The authors propose MG-NeRF, a framework that incorporates multi-modal information to improve NeRF's generalization. The authors first propose a fully automatic strategy to derive a text description of a scene from multi-view images. The network is optimized jointly for reconstruction along with a semantic loss that measures the similarity between the rendered view and the input text description. The authors also propose a strategy to regularise NeRF training to avoid overfitting to the high-frequency input components. Results indicate that the method performs reasonably compared to other SOTA methods.
优点
- The paper is reasonably easy to follow.
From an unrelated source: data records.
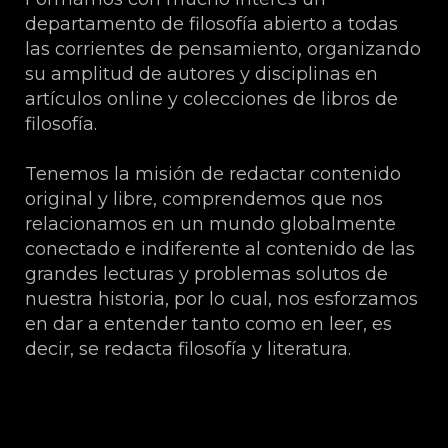
departamento de filosofía abierto a todas
las corrientes de pensamiento, organizando
su amplitud de autores y disciplinas en
artículos online y colecciones de libros de
filosofía.
Tenemos la misión de redactar contenido
original y libre, comprendemos que nos
relacionamos en un mundo globalmente
conectado e indiferente al contenido de las
grandes lecturas y problemas solutos de
nuestra historia, por lo cual, nos esforzamos
en dar a entender tanto como en leer, es
decir, se redacta filosofía y literatura.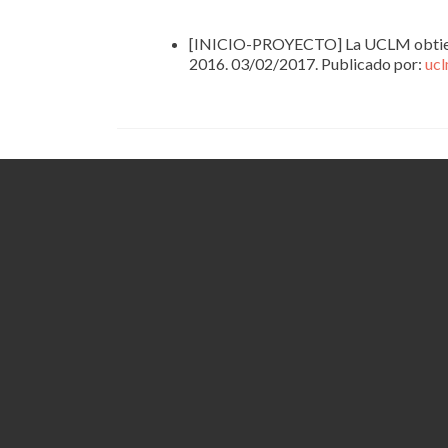
[INICIO-PROYECTO] La UCLM obtiene 8
2016. 03/02/2017. Publicado por:
ucl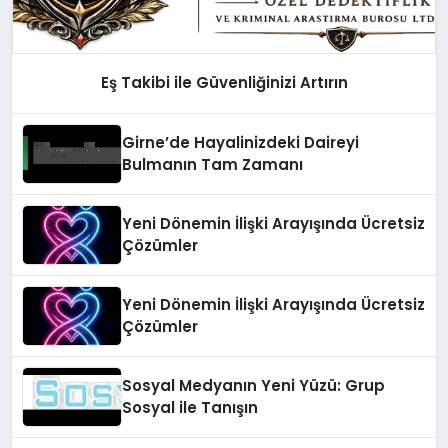
Eş Takibi ile Güvenliğinizi Artırın
Girne’de Hayalinizdeki Daireyi
Bulmanın Tam Zamanı
Yeni Dönemin İlişki Arayışında Ücretsiz
Çözümler
Yeni Dönemin İlişki Arayışında Ücretsiz
Çözümler
Sosyal Medyanın Yeni Yüzü: Grup
Sosyal ile Tanışın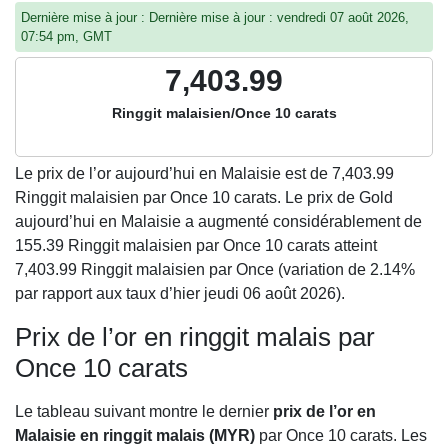
Dernière mise à jour : Dernière mise à jour : vendredi 07 août 2026,
07:54 pm, GMT
7,403.99
Ringgit malaisien/Once 10 carats
Le prix de l’or aujourd’hui en Malaisie est de
7,403.99
Ringgit malaisien par Once 10 carats. Le prix de Gold
aujourd’hui en Malaisie a augmenté considérablement de
155.39 Ringgit malaisien par Once 10 carats atteint
7,403.99 Ringgit malaisien par Once (variation de 2.14%
par rapport aux taux d’hier jeudi 06 août 2026).
Prix de l’or en ringgit malais par
Once 10 carats
Le tableau suivant montre le dernier
prix de l’or en
Malaisie en ringgit malais (MYR)
par Once 10 carats. Les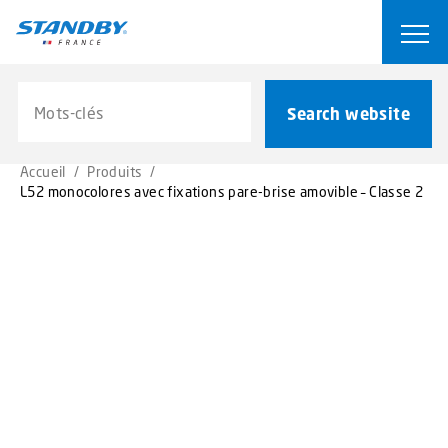
S
k
Ope
i
p
Search website
t
Search website
o
m
Accueil
/
Produits
/
a
L52 monocolores avec fixations pare-brise amovible – Classe 2
i
n
c
o
n
t
e
n
t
- Sufficient ablations are conducted and the authors have made sure to compare against recent SOTA generalization methods.
缺点
- The motivation to use multi-modal input(s) is not really clear. For example, one can perhaps think that regularising the rendered multi-view images to be consistent with a single text prompt can perhaps improve consistency or can provide semantic awareness to NeRFs intermediate that can perhaps improve rendering quality. (nevertheless, the above reasons do not concretely motivate the choice of using multi-modal inputs)
- The results of the proposed method are quite significantly worse than other baselines. Ignoring SOTA, performance on both NeRF LLFF and NeRF Synthetic is worse than IBRNet (quite an old work).
Overall, I think the work at its current stage has multiple concerns - lack of clear motivation, poor performance, etc and is not ready for ICLR.
问题
- I urge the authors to clearly highlight the motivation to use multi-modal inputs. Perhaps this extra regularization can enable, for example, few-shot rendering. Since we do provide text embedding as input, can this be used to enable the NeRF's intermediate to be more semantic aware, etc?